TASK TO COMPLETE: Which lines below mention "Vicki"? Pick each one out.
[SUPPLIED INFORMATION — start]
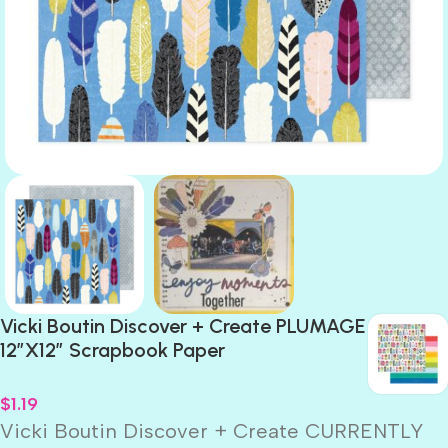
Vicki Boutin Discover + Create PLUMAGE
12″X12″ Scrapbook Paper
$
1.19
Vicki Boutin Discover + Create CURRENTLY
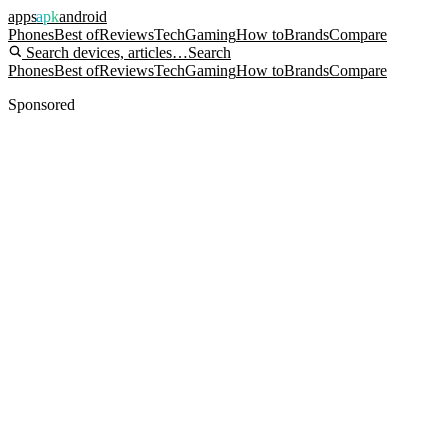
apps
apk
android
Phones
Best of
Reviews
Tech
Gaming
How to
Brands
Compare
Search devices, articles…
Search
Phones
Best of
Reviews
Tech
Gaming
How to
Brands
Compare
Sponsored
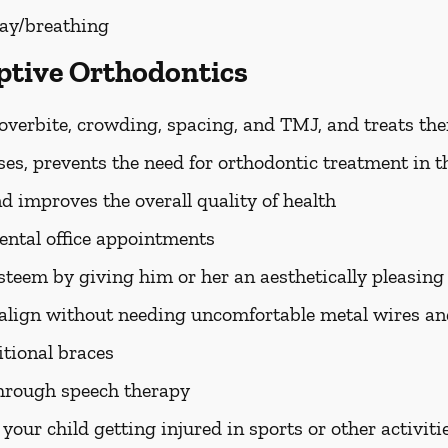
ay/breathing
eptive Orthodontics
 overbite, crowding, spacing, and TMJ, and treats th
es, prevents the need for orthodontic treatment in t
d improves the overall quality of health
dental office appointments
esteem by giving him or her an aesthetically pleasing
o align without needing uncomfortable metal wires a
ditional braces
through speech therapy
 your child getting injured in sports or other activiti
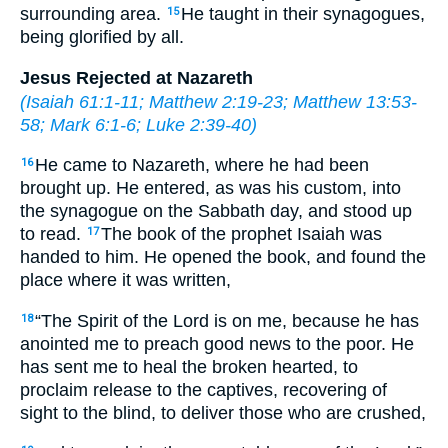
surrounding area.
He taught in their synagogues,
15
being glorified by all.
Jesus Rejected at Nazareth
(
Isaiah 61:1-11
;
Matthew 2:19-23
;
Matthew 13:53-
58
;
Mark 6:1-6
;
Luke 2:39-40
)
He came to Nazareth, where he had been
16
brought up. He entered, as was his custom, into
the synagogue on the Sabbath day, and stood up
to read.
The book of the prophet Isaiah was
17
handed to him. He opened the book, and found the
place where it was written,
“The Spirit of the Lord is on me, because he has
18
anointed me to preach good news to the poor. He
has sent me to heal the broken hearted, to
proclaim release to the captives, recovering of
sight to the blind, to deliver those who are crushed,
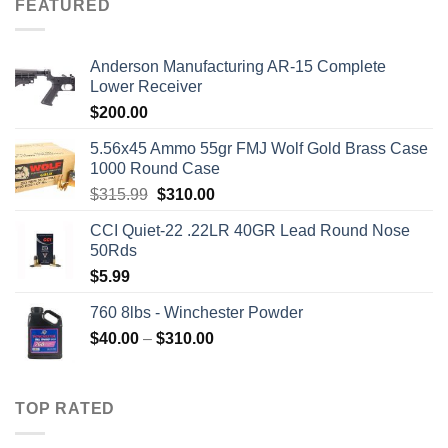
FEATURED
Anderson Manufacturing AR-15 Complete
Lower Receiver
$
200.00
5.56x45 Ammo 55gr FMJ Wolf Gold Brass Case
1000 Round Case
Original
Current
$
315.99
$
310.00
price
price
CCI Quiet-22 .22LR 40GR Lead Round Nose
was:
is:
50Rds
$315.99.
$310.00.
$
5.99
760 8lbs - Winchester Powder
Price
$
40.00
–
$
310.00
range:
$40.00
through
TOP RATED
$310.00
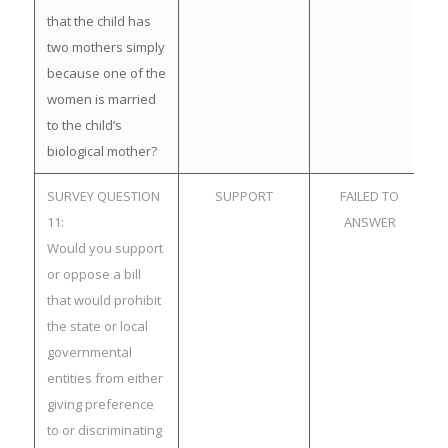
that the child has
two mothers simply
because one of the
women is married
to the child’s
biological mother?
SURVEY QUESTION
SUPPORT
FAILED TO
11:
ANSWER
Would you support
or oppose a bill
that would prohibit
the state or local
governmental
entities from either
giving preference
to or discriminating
[SUPPLIED INFORMATION — finish]
OUTPUT FOR THIS EXERCISE:
Vicki Boutin Discover + Create PLUMAGE
Vicki Boutin Discover + Create CURRENTLY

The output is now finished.